Bad quarterback play, bad offensive line play and just a general lack of focus. You could tell as the game went on that Rutgers was playing with way more passion and desire. Pitt was going through the motions. In other words, they got outplayed in every facet of the game. Though the Panthers had two key starters out--Lucas Nix and Todd Thomas--neither of them would have made a difference. It was one of the most disappointing losses this team has had in recent years.
4. Did it look like they just let down and can get it back against the Utes or are they going to be struggling the rest of the season?
That's the general perception around the team this week. Head coach Todd Graham has said all week that they've had some pretty spirited practices. It's questionable, though. Pitt played well in stretches against Notre Dame and Iowa, but could not finish out the game. That was one common theme we had seen in the first four games--that they couldn't finish out a game. Against USF, they did, which left everyone to think that all problems were solved. Clearly, against Rutgers, this team proved that there are a lot of problems that exist. As a result of the inconsistent tone we've seen from this team this season, it's not likely the last time we'll see Pitt have a letdown.

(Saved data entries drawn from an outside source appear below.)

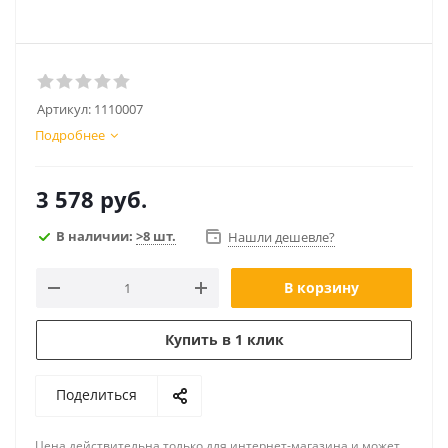
Артикул:
1110007
Подробнее
3 578
руб.
В наличии:
>8 шт.
Нашли дешевле?
В корзину
Купить в 1 клик
Поделиться
Цена действительна только для интернет-магазина и может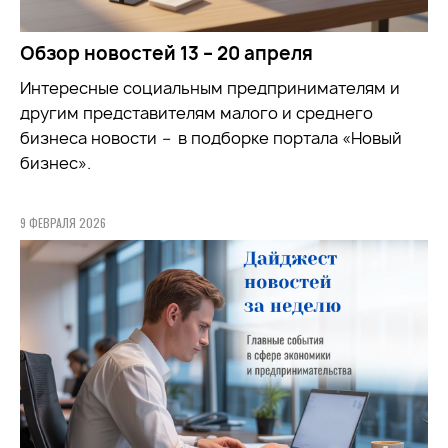
Обзор новостей 13 – 20 апреля
Интересные социальным предпринимателям и
другим представителям малого и среднего
бизнеса новости
–
в подборке портала «Новый
бизнес».
9 ФЕВРАЛЯ 2026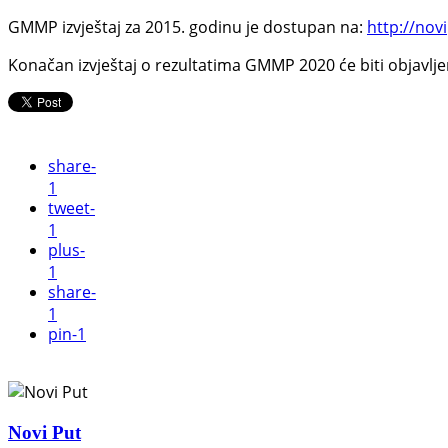
GMMP izvještaj za 2015. godinu je dostupan na:
http://nov
Konačan izvještaj o rezultatima GMMP 2020 će biti objavlje
share
-
1
tweet
-
1
plus
-
1
share
-
1
pin
-1
Novi Put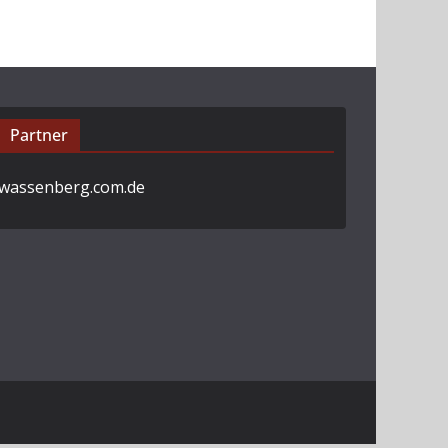
Partner
wassenberg.com.de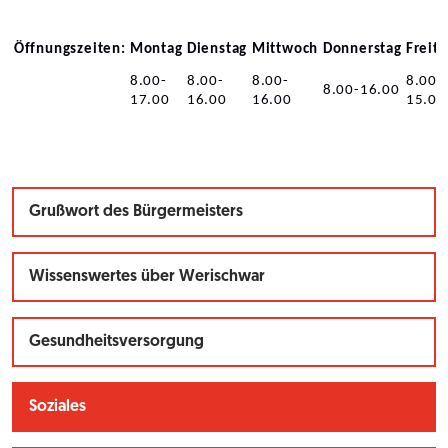
Öffnungszeiten:
Montag
Dienstag
Mittwoch
Donnerstag
Freita
8.00-
8.00-
8.00-
8.00-
8.00-16.00
17.00
16.00
16.00
15.00
Grußwort des Bürgermeisters
Wissenswertes über Werischwar
Gesundheitsversorgung
Soziales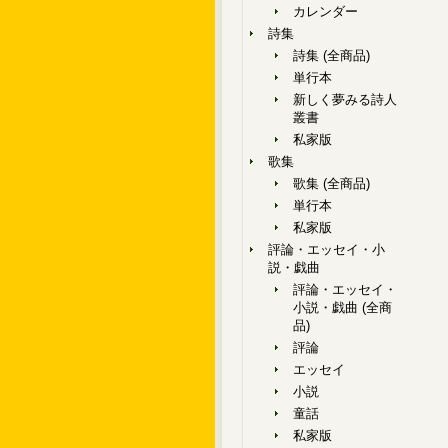
カレンダー
詩集
詩集 (全商品)
単行本
新しく夢みる詩人
叢書
私家版
歌集
歌集 (全商品)
単行本
私家版
評論・エッセイ・小
説・戯曲
評論・エッセイ・
小説・戯曲 (全商
品)
評論
エッセイ
小説
童話
私家版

Any guys besides Graham to look out for?
If I'm coaching against Pitt, I look at Ray Graham, and I say 'lets put our focus on him, because no one else can hurt us.' Graham's performance last week summed it up best--six sacks allowed, four interceptions and poor field position. Still, he somehow manages to run for 165 yards behind a patchwork offensive line. If there was even one player on offense who could consistently jump out and be a threat, or make plays the way he does, Pitt could make it challenging. That's what makes Graham's play all the more impressive--he continues to put up big numbers with little help from the rest of the offense, and all the attention keyed on him.
How effective is Sunseri using his legs? Is he a threat to pick up a first down in third and long situations with his feet?
I wouldn't say Sunseri is a running quarterback, but he proved against USF--when he makes the right decision--he knows how to use his legs. Pay attention to when he rolls outside the pocket, or is pressed outside the pocket. That's when he makes big runs, but it's only when he makes the right decision. He still has a tendency to try to make that tough throw, or throw the ball away--showing that he's still transitioning into the new offense.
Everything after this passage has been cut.